The data Start Marker

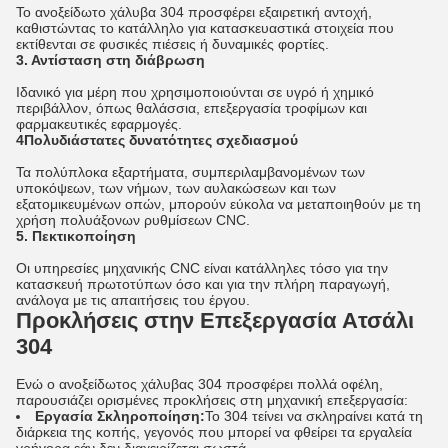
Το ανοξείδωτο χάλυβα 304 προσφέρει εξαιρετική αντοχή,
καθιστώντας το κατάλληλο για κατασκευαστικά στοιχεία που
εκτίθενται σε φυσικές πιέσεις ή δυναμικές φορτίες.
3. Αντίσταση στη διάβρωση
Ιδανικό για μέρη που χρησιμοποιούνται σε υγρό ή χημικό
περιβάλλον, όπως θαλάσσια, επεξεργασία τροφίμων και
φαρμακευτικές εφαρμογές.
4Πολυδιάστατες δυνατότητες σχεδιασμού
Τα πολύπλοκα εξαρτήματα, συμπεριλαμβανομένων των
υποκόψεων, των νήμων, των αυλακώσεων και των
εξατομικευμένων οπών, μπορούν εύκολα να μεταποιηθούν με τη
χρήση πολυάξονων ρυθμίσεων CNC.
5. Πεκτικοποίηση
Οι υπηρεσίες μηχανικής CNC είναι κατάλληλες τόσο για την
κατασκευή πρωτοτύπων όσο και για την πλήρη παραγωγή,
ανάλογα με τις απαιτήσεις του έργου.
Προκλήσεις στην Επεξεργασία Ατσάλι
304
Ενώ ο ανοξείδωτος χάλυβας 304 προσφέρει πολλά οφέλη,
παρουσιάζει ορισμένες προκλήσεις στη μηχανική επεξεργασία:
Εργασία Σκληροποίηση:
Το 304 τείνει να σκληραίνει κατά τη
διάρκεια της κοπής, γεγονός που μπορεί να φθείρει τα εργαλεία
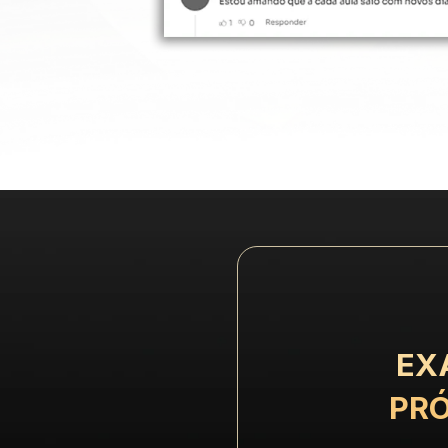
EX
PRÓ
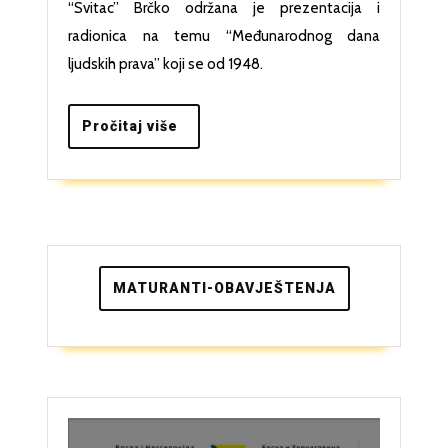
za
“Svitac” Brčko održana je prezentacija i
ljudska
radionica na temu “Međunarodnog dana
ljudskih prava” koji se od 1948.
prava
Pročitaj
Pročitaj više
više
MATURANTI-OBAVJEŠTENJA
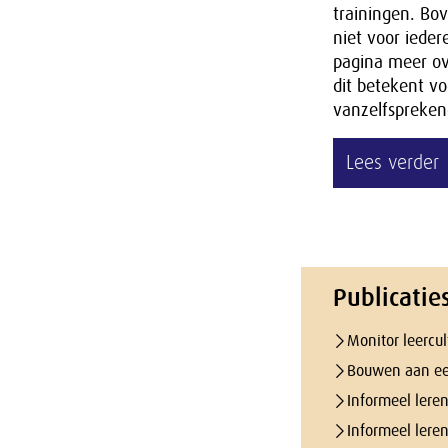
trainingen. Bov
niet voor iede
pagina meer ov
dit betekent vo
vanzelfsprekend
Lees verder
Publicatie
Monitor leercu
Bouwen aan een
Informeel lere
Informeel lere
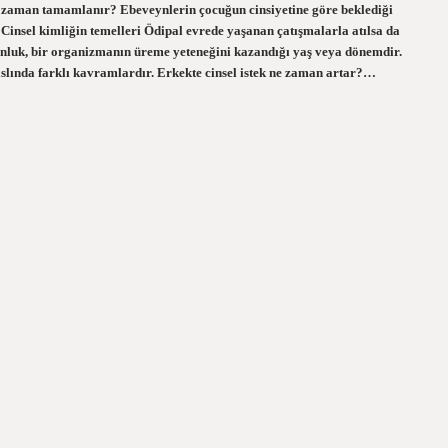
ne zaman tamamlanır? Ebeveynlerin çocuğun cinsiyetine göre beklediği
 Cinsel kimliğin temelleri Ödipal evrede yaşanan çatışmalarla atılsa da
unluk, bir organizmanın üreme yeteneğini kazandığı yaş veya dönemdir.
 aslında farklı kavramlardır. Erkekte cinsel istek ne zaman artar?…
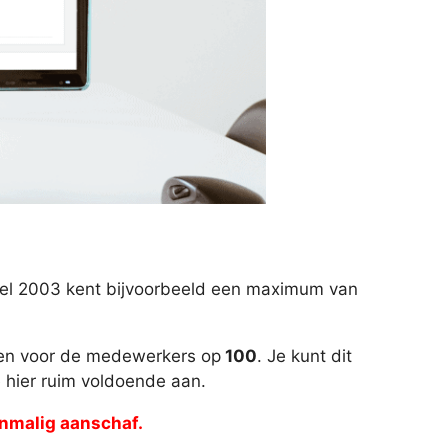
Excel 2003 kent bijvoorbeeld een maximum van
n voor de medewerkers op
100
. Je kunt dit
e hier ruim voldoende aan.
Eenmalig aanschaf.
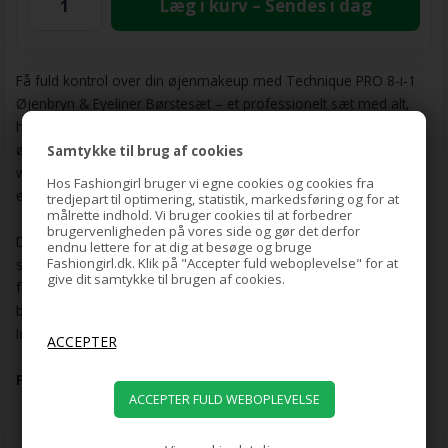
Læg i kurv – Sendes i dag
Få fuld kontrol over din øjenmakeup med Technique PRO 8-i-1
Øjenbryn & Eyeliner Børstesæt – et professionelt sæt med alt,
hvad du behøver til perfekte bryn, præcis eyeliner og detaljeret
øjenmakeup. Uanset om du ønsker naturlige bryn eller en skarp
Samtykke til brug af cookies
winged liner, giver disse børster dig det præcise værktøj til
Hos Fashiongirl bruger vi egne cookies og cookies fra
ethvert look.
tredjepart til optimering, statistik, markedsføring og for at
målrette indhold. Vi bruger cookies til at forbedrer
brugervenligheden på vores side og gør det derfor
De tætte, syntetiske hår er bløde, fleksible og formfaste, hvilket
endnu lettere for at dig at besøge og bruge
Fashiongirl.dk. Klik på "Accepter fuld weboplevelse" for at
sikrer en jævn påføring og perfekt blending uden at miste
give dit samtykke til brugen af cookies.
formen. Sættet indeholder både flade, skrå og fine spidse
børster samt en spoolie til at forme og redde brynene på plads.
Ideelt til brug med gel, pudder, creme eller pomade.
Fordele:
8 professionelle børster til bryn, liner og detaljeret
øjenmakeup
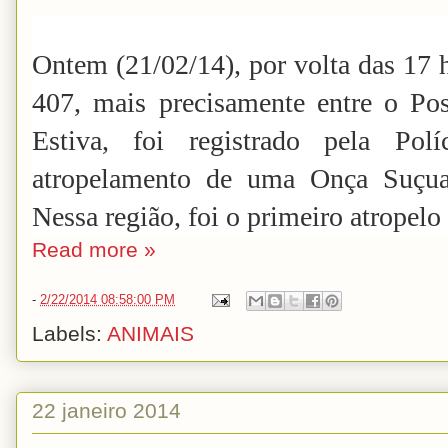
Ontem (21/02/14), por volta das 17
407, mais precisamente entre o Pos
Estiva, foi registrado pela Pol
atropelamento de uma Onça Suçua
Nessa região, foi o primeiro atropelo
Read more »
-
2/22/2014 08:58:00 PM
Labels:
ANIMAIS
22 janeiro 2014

The data End Marker
The data Start Marker

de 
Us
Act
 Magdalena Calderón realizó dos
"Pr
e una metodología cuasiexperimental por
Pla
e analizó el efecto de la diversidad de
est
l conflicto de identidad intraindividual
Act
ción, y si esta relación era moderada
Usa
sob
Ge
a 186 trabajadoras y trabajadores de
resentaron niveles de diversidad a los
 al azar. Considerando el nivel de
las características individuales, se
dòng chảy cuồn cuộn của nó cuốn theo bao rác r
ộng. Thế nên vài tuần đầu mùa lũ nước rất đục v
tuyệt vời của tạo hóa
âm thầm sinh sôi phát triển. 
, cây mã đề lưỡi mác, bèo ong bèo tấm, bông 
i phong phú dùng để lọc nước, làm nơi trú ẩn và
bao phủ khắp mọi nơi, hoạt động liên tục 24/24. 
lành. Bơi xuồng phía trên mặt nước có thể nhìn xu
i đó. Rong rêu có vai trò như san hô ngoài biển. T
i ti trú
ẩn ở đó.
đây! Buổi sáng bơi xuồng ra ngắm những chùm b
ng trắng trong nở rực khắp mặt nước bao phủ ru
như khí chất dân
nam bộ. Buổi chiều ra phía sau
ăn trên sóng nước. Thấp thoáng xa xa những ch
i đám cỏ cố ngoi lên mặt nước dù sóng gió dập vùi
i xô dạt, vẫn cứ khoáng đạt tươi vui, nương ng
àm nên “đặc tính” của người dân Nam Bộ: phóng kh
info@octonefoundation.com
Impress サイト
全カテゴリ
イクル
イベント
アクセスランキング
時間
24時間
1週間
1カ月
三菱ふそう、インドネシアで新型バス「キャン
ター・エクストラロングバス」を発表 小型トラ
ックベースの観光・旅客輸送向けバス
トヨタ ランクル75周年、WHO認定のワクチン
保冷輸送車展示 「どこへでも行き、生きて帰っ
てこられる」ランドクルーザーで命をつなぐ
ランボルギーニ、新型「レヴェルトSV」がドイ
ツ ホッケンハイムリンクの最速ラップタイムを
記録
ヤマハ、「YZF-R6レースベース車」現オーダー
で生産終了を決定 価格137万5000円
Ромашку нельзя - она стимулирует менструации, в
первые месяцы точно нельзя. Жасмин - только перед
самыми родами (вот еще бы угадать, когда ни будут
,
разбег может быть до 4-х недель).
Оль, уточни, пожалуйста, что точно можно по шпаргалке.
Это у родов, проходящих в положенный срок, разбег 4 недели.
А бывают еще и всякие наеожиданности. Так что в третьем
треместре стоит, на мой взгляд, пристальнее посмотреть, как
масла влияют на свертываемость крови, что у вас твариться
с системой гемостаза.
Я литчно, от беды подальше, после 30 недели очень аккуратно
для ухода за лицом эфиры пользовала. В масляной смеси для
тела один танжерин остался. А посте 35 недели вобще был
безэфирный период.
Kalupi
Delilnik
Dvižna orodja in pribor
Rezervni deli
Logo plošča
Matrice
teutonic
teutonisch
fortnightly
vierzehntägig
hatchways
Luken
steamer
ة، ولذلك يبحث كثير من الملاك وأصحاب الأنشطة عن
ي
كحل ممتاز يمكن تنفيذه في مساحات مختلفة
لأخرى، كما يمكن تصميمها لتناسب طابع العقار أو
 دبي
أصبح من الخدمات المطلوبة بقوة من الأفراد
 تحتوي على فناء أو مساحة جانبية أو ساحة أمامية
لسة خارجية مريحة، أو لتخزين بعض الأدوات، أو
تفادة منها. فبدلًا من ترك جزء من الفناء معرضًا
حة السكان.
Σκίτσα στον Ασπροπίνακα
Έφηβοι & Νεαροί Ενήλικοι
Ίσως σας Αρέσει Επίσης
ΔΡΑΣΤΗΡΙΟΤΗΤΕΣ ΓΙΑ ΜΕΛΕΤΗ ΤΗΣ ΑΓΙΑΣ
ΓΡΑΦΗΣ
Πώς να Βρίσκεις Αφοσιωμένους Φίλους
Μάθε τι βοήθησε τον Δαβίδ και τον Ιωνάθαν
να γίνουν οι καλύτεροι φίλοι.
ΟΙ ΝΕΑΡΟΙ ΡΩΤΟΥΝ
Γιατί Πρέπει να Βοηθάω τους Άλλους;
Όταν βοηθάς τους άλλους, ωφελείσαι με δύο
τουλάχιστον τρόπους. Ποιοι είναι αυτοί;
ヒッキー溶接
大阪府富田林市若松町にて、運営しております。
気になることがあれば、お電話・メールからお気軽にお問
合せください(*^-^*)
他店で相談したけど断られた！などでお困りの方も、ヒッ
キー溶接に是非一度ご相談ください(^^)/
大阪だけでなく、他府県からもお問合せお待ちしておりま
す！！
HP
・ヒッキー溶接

The data End Marker
The data Start Marker

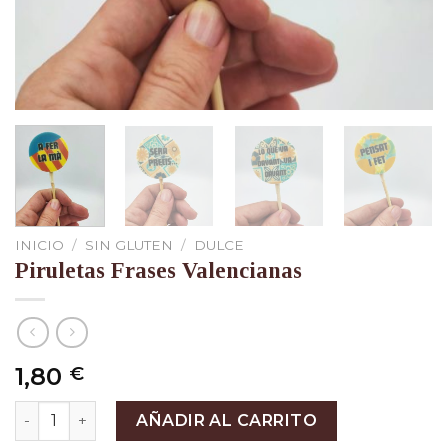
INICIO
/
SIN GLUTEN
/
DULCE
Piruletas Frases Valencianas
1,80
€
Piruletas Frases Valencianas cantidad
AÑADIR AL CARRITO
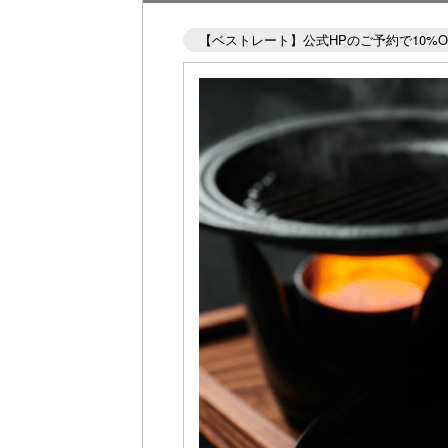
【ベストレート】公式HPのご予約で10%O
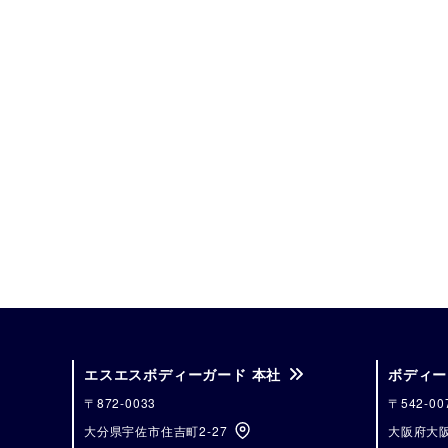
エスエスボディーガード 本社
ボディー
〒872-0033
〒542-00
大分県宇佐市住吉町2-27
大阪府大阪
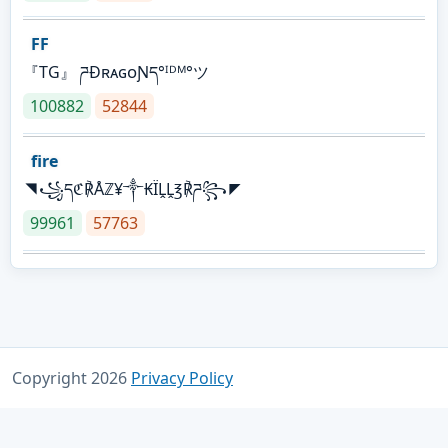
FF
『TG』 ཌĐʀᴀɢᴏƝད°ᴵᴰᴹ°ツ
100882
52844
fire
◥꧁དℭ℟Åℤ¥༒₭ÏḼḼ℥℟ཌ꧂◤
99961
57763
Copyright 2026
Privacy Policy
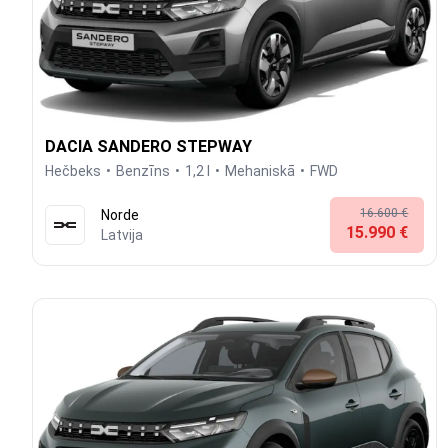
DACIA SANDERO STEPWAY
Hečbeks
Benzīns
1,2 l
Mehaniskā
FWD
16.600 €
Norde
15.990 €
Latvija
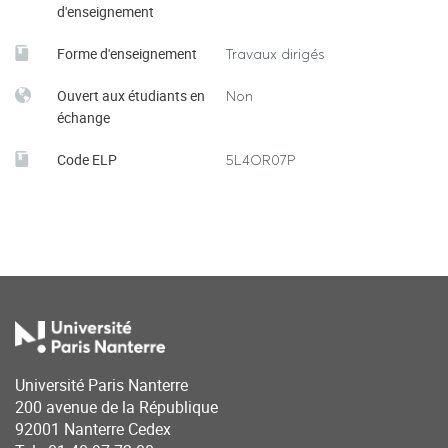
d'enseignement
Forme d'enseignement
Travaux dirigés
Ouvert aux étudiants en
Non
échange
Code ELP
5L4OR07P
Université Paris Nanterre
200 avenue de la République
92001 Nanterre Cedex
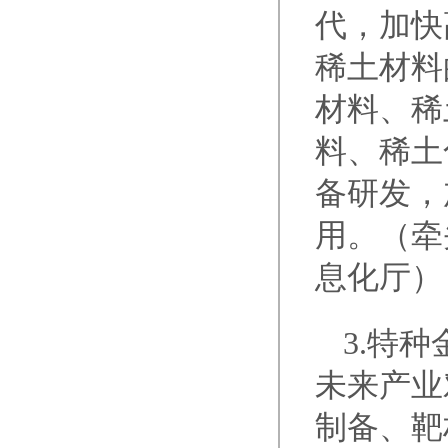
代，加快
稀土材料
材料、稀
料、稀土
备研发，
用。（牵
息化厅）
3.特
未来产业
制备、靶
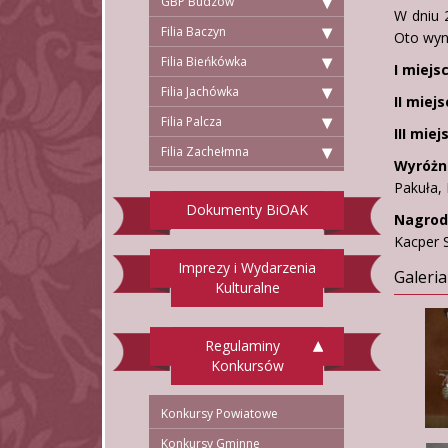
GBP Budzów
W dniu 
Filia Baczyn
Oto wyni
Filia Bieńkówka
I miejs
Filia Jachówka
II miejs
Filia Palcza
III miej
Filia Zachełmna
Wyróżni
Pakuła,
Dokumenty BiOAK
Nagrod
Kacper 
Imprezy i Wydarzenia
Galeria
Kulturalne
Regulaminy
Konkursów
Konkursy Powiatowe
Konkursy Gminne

The data End Marker

What this task involves: Within these entries, output exactly the lines starting at the one with "målrette indhold. Vi" and finishing at the one with "Estiva, foi registrado pela Pol". Leave pictures out of the output.

Output for this exercise:
målrette indhold. Vi bruger cookies til at forbedrer
brugervenligheden på vores side og gør det derfor
De tætte, syntetiske hår er bløde, fleksible og formfaste, hvilket
endnu lettere for at dig at besøge og bruge
Fashiongirl.dk. Klik på "Accepter fuld weboplevelse" for at
sikrer en jævn påføring og perfekt blending uden at miste
give dit samtykke til brugen af cookies.
formen. Sættet indeholder både flade, skrå og fine spidse
børster samt en spoolie til at forme og redde brynene på plads.
Ideelt til brug med gel, pudder, creme eller pomade.
Fordele:
8 professionelle børster til bryn, liner og detaljeret
øjenmakeup
Ontem (21/02/14), por volta das 17
407, mais precisamente entre o Pos
Estiva, foi registrado pela Pol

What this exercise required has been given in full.